Instructions to follow:
Repeat the data that follows exactly, starting at the line with "Ashes Reborn卡牌遊戲新角" and ending at the line with "Algerienov19", and leave out every picture.

Dataset items:
#####
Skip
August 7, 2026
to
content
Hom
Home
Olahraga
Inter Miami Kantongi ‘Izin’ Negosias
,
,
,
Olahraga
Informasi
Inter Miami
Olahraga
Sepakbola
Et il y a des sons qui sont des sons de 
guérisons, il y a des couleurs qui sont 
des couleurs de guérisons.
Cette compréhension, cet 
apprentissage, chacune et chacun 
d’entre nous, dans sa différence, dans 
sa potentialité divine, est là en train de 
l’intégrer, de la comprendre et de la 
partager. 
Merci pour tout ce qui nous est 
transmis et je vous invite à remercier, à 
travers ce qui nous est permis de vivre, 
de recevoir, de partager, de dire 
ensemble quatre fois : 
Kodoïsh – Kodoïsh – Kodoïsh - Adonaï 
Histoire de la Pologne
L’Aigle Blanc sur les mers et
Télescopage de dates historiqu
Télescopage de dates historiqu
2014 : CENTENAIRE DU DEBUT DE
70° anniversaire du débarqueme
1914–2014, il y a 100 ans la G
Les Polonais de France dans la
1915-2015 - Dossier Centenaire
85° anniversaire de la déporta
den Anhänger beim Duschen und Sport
#####
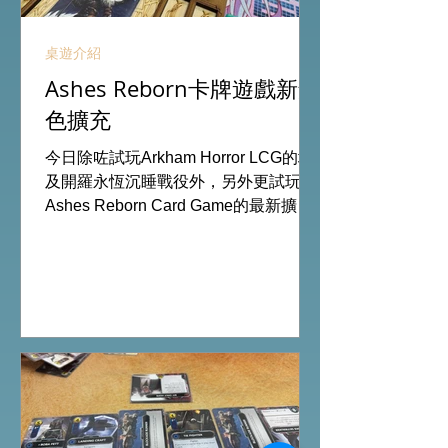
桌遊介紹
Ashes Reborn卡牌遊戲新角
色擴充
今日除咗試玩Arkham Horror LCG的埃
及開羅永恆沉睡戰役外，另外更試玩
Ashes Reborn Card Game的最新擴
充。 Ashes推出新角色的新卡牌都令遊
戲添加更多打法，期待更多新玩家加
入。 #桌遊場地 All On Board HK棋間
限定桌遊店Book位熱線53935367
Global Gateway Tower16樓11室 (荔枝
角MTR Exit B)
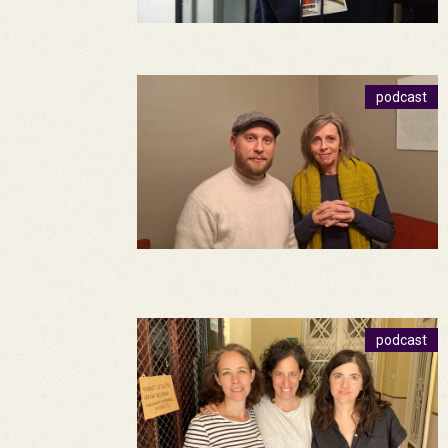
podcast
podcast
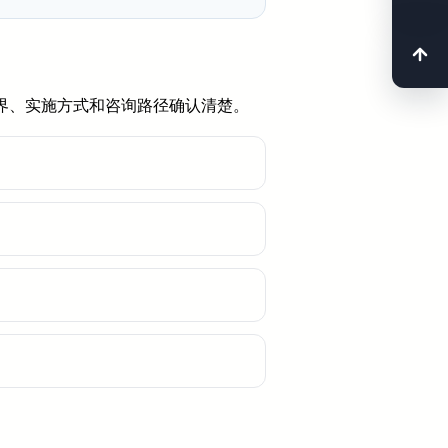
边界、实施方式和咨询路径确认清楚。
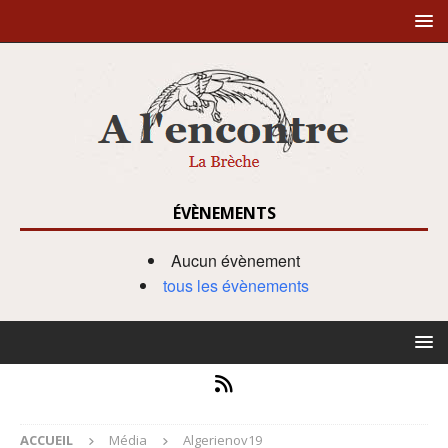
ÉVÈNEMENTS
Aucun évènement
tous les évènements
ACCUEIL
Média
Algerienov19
#####
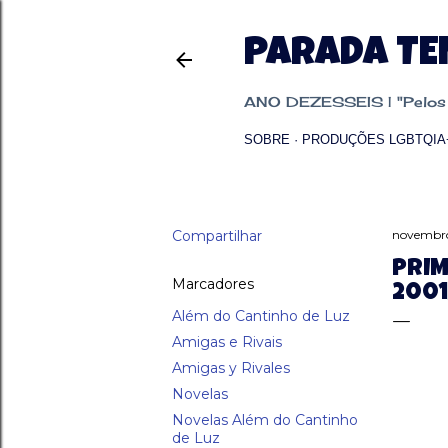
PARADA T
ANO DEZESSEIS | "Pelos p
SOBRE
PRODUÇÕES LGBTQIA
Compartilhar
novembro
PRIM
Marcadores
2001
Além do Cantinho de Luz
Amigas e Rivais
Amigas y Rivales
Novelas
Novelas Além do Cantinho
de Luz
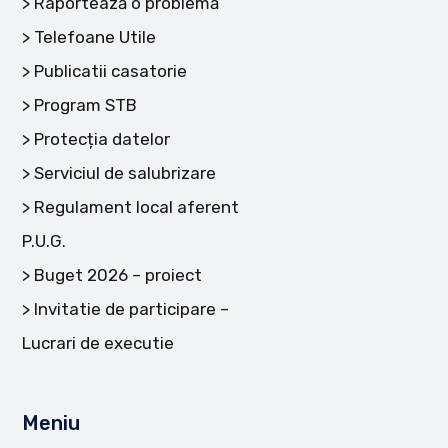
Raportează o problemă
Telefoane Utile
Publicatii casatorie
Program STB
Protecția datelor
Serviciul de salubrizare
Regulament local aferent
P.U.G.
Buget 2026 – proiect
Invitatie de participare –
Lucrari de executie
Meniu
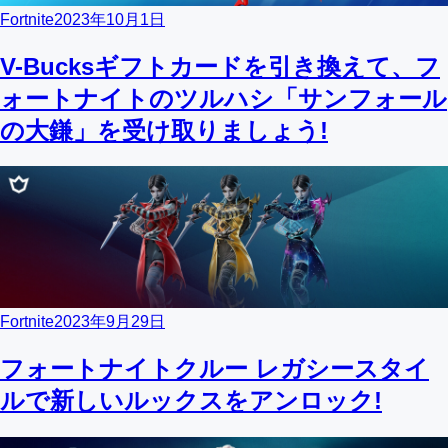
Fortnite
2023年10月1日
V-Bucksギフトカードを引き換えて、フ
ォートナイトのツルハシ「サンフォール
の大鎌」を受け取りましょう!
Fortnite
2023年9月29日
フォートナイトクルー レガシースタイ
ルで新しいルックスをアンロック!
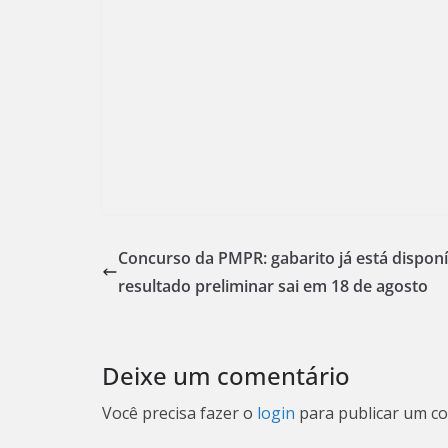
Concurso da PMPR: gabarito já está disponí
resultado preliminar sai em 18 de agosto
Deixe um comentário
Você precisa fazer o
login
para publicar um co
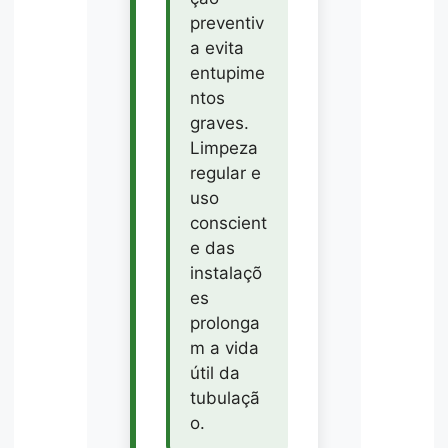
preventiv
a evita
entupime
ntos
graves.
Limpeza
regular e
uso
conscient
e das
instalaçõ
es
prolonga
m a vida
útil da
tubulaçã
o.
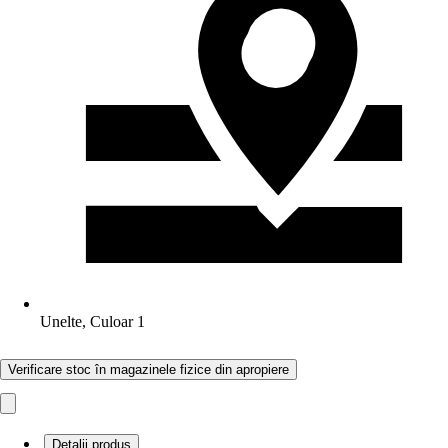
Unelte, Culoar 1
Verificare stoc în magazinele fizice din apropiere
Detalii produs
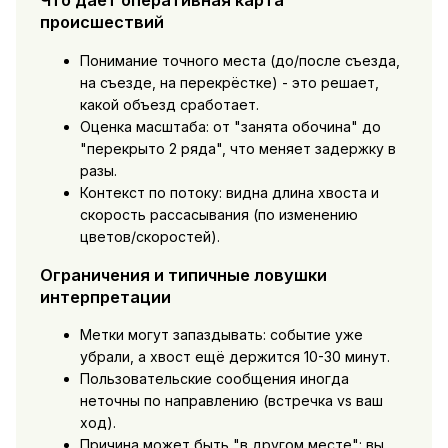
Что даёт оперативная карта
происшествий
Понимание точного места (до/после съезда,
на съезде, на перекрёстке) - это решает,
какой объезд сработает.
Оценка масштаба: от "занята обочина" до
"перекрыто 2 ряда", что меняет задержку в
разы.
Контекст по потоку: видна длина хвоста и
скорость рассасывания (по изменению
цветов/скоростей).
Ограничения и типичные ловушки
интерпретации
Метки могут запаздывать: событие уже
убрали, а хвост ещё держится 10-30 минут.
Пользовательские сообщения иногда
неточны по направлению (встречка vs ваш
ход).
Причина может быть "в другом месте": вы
#####
Written solution:
Ashes Reborn卡牌遊戲新角
色擴充
今日除咗試玩Arkham Horror LCG的埃
及開羅永恆沉睡戰役外，另外更試玩
Ashes Reborn Card Game的最新擴
充。 Ashes推出新角色的新卡牌都令遊
戲添加更多打法，期待更多新玩家加
入。 #桌遊場地 All On Board HK棋間
限定桌遊店Book位熱線53935367
Global Gateway Tower16樓11室 (荔枝
角MTR Exit B)
podcast
podcast
边界、实施方式和咨询路径确认清楚。
ÉVÈNEMENTS
Aucun évènement
tous les évènements
ACCUEIL
Média
Algerienov19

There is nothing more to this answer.